Chloroplast redox regulatory pathways in the light and the dark. The NTRC-2-Cys PRX (2CP) redox system constitutes a redox relay. During the day (LIGHT), the pool of TRXs is maintained reduced by photosynthetically reduced FDX. The redox state of 2-Cys PRXs is predominantly maintained by NTRC and, to a lesser extent, by TRXs (denoted by thick and thin arrows, respectively). Thus, the activity of NTRC avoids the drainage of electrons from TRXs, hence maintaining downstream targets reduced and active. Additionally, NTRC may directly interact with other chloroplast redox-regulated enzymes. During the night (DARK), input of reducing equivalents via reduced FDX ceases and TRXs mediate the transfer of reducing equivalents from reduced targets to 2-Cys PRXs and hydrogen peroxide, while targets consequently become oxidized and inactive. Reoxidation of redox regulated enzymes by molecular oxygen may also occur in the aerobic environment of the chloroplast.

Figure 3

The chloroplast redox network may modulate retrograde signaling through several potential mechanisms.
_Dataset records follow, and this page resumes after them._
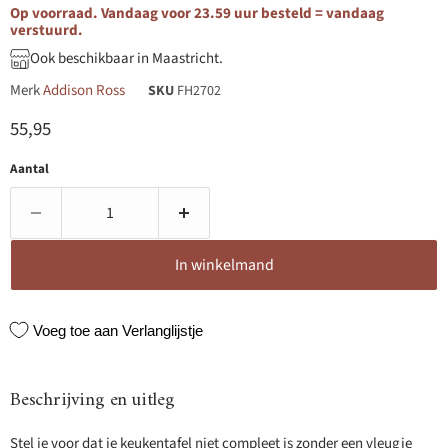
Op voorraad. Vandaag voor 23.59 uur besteld = vandaag
verstuurd.
Ook beschikbaar in Maastricht.
Merk
Addison Ross
SKU
FH2702
Huidige prijs
55,95
Aantal
In winkelmand
Voeg toe aan Verlanglijstje
Beschrijving en uitleg
Stel je voor dat je keukentafel niet compleet is zonder een vleugje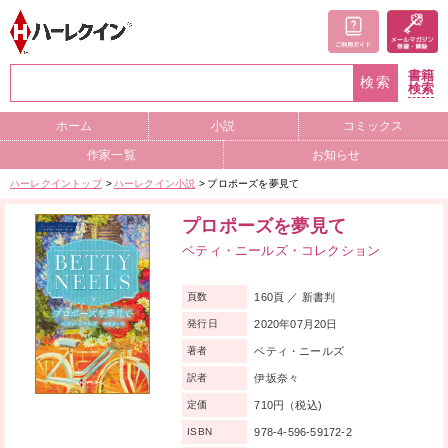
書籍
検索
検索
ホーム
小説
コミックス
作家一覧
お知らせ
ハーレクイントップ
ハーレクイン小説
プロポーズを夢見て
プロポーズを夢見て
ベティ・ニールズ・コレクション
160頁 ／ 新書判
頁数
2020年07月20日
発行日
ベティ・ニールズ
著者
伊坂奈々
訳者
710円（税込)
定価
978-4-596-59172-2
ISBN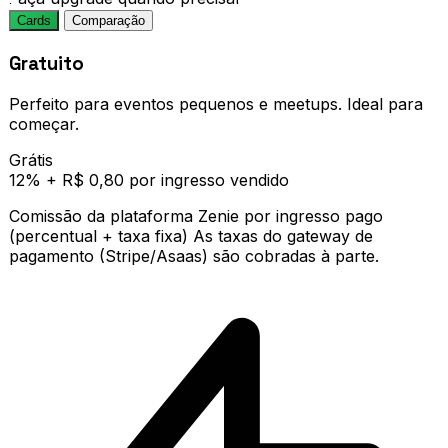
Cards
Comparação
Gratuito
Perfeito para eventos pequenos e meetups. Ideal para
começar.
Grátis
12% + R$ 0,80 por ingresso vendido
Comissão da plataforma Zenie por ingresso pago
(percentual + taxa fixa) As taxas do gateway de
pagamento (Stripe/Asaas) são cobradas à parte.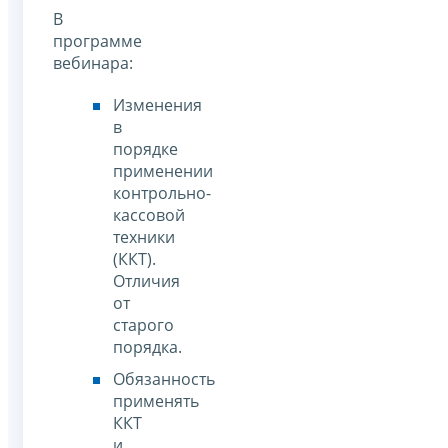
В
программе
вебинара:
Изменения
в
порядке
применении
контрольно-
кассовой
техники
(ККТ).
Отличия
от
старого
порядка.
Обязанность
применять
ККТ
и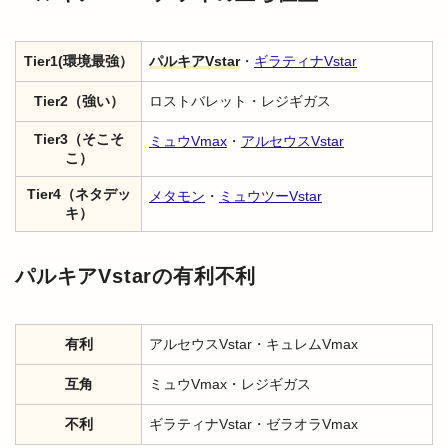
Tier1(環境最強）
パルキアVstar
・
ギラティナVstar
Tier2（強い）
ロストバレット・レジギガス
Tier3（そこそ
ミュウVmax
・
アルセウスVstar
こ）
Tier4（ネタデッ
メタモン
・
ミュウツーVstar
キ）
パルキアVstarの有利不利
有利
アルセウスVstar・キュレムVmax
互角
ミュウVmax・レジギガス
不利
ギラティナVstar・ゼラオラVmax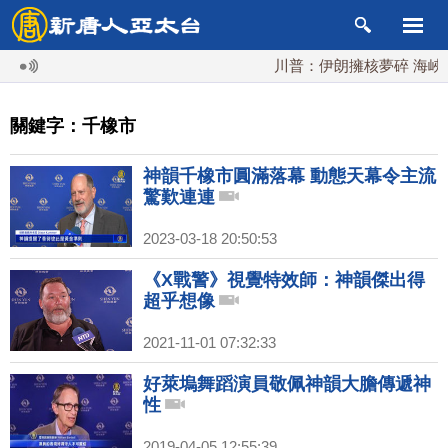
川普：伊朗擁核夢碎 海峽即
關鍵字：千橡市
神韻千橡市圓滿落幕 動態天幕令主流
驚歎連連
2023-03-18 20:50:53
《X戰警》視覺特效師：神韻傑出得
超乎想像
2021-11-01 07:32:33
好萊塢舞蹈演員敬佩神韻大膽傳遞神
性
2019-04-05 12:55:39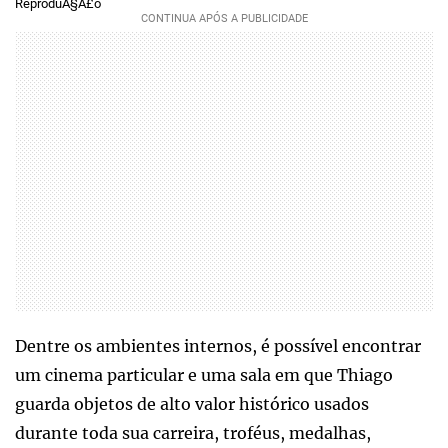
ReproduÃ§Ã£o
Dentre os ambientes internos, é possível encontrar
um cinema particular e uma sala em que Thiago
guarda objetos de alto valor histórico usados
durante toda sua carreira, troféus, medalhas,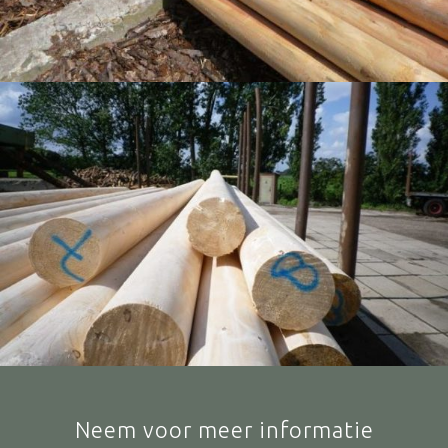
Neem voor meer informatie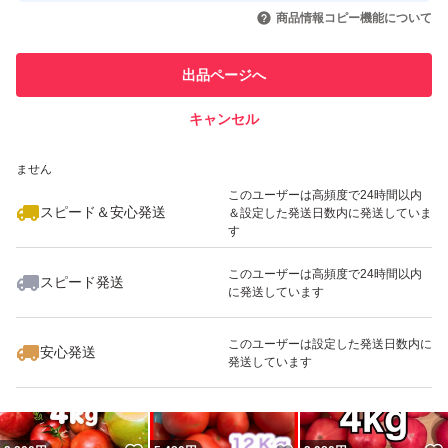
いいね！
いいね！
3,400
円
3,280
円
2,980
円
引を完了させた実績があります
商品情報コピー機能について
最大10%対象
最大10%対象
最大10%対象
このユーザーは他フリマサービス
他フリマ実績◯+
出品ページへ
での取引実績があります
キャンセル
スピード&安心発送
いいね！
いいね！
1,680
※このバッジは実績に基づく表示であり、発送を保証しているものではあり
円
2,480
円
2,600
円
ません
このユーザーは高頻度で24時間以内
スピード＆安心発送
＆設定した発送日数内に発送していま
す
このユーザーは高頻度で24時間以内
スピード発送
に発送しています
いいね！
いいね！
2,980
円
2,280
円
2,980
円
最大10%対象
このユーザーは設定した発送日数内に
安心発送
発送しています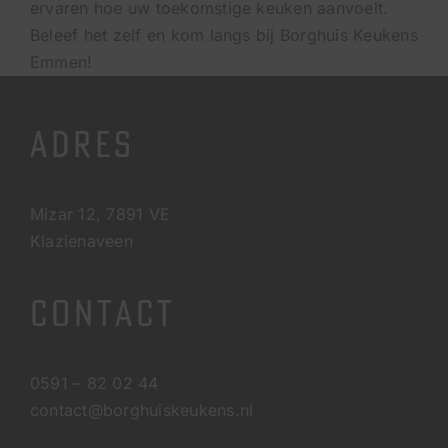
ervaren hoe uw toekomstige keuken aanvoelt.
Beleef het zelf en kom langs bij Borghuis Keukens
Emmen!
ADRES
Mizar 12, 7891 VE
Klazienaveen
CONTACT
0591 – 82 02 44
contact@borghuiskeukens.nl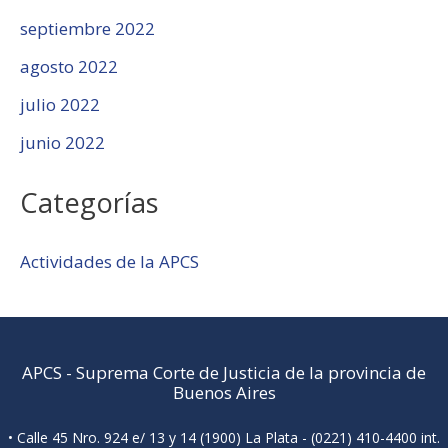
septiembre 2022
agosto 2022
julio 2022
junio 2022
Categorías
Actividades de la APCS
APCS
-
Suprema Corte de Justicia de la provincia de
Buenos Aires
• Calle 45 Nro. 924 e/ 13 y 14 (1900) La Plata - (0221) 410-4400 int.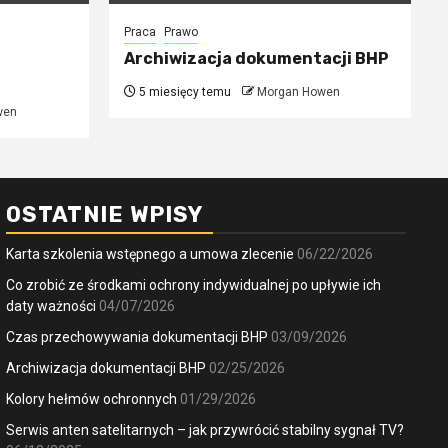
Praca
Prawo
Archiwizacja dokumentacji BHP
5 miesięcy temu
Morgan Howen
wen
OSTATNIE WPISY
Karta szkolenia wstępnego a umowa zlecenie
06/22/2026
Co zrobić ze środkami ochrony indywidualnej po upływie ich
daty ważności
04/07/2026
Czas przechowywania dokumentacji BHP
03/09/2026
Archiwizacja dokumentacji BHP
02/25/2026
Kolory hełmów ochronnych
01/29/2026
Serwis anten satelitarnych – jak przywrócić stabilny sygnał TV?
Retrograde signaling coordinates the activity of nuclear and plastid genomes during the process of chloroplast biogenesis (biogenic control), affecting the expression of PhANGs, and in mature chloroplasts in response to environmental cues (operational control), affecting PRANGs. The redox state of the chloroplast may constitute an additional layer of regulation that modulates biogenic and operational retrograde signaling. The NTRC–2-Cys PRX redox system controls tetrapyrrole biosynthesis enzymes such as GluTR, Mg-protoporphyrin IX methyltransferase (CHLM), the CHLI subunit of Mg-chelatase, and the Mg-protoporphyrin IX methylester cyclase (CYC). Biogenic retrograde signaling may thus be affected by the redox control of tetrapyrrole metabolism, as heme synthesis in the chloroplast promotes the expression of PhANGs. Import of pre-proteins (Pre-prot) may be affected by redox modifications of components of the translocons at the outer (TOC) and inner (TIC) chloroplast membranes or the interaction of 2-Cys PRX (2CP) with the GUN1–HSC70 complex, which triggers retrograde signaling mediated by cytosolic chaperones HSP90 and HSP70. Redox regulation of PEP-dependent transcription may be exerted by NTRC-dependent regulation of TRX z and PRIN2, which can also be regulated by TRXs. The redox state of phosphatase SAL1, which affects the levels of operational retrograde signal PAP, might be influenced by the NTRC–2-Cys PRX system. Operational retrograde signaling in response to high light mediated by kinase MPK6 and transcription factors APETALA2/ETHYLENE RESPONSE FACTOR (AP2/ERF) might be modulated by TRXs that regulate the Calvin–Benson cycle (CBC), the source of triose phosphate, which is translocated from the chloroplast via a TPT. Dashed arrows indicate indirect or putative interactions.